If, for instance, we could help the peasants of Africa get back to the
cultivation of their enormous variety of crops—which exist in the periphery of
the continent (National Research Council 1996)—it would be humanity’s greatest
gift to the African people. Africans would have enough to eat, food security and
food sovereignty would replace hunger, and the rest of us would know that those
making the transition from cash cropping to sustainable farming could borrow
seeds from Africa for expanding the narrow biological diversity of their
agriculture.
Our organic farmers would be the means by which we
could expand the frontiers of our biological diversity and variety of our
foods, making the unambiguous connection between politics, health, farming and
food possible; in addition, such understanding might help each one of us make
the right moral choice. That way, industrialized agriculture may fade into
oblivion. Only then America’s family farming has a chance to reclaim its
territory and our moral, political, and economic support.
Finally, as I have
suggested, agriculture was sacred to the Greeks. Xenophon, c.428-c.354 BCE,
military man, historian and philosopher from Athens, put it like this: “The man
who said that farming is the mother and nurse of the other arts spoke truly.

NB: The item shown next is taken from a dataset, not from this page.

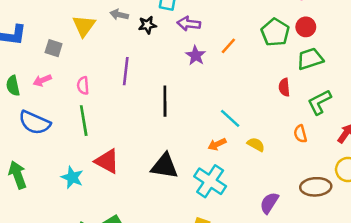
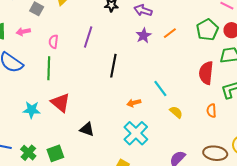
red semicircle: (284, 87) -> (206, 73), size x1.6
orange arrow: (217, 144) -> (134, 103), moved
black triangle: (165, 166) -> (87, 129), moved, size x0.7
cyan star: (72, 177) -> (32, 110), turned -30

When farming is successful, all the other arts prosper, but wherever the earth
is forced to be barren, the other arts, both on earth and sea, are virtually
extinguished” (Xenophon, Oeconomicus 5.20-24). Aristoteles, great Greek
scientist and philosopher, considered nature and agriculture and all animals
indispensable for human existence and culture (Aristoteles, Parts of
Animals 645a). Like other virtues of
Greek culture, Greek farming has the potential of inspiring those building
sustainable agriculture. This ought to hit home especially in Greece that, like
other modern countries, made the error of putting her food security in the
agribusiness basket.
Animal factories, like the
remaking of crops and animals by genetic engineering, represent the worst form
of industrialized agriculture. They break with that tradition. They change the
world of traditional agriculture and culture into a world of injustice and
terror. It’s about time to dispense with such an error and return to democratic
family farming, which is a cousin of the sacred peasant farming. That agrarian
tradition draws from the core values of Greek and Western civilization.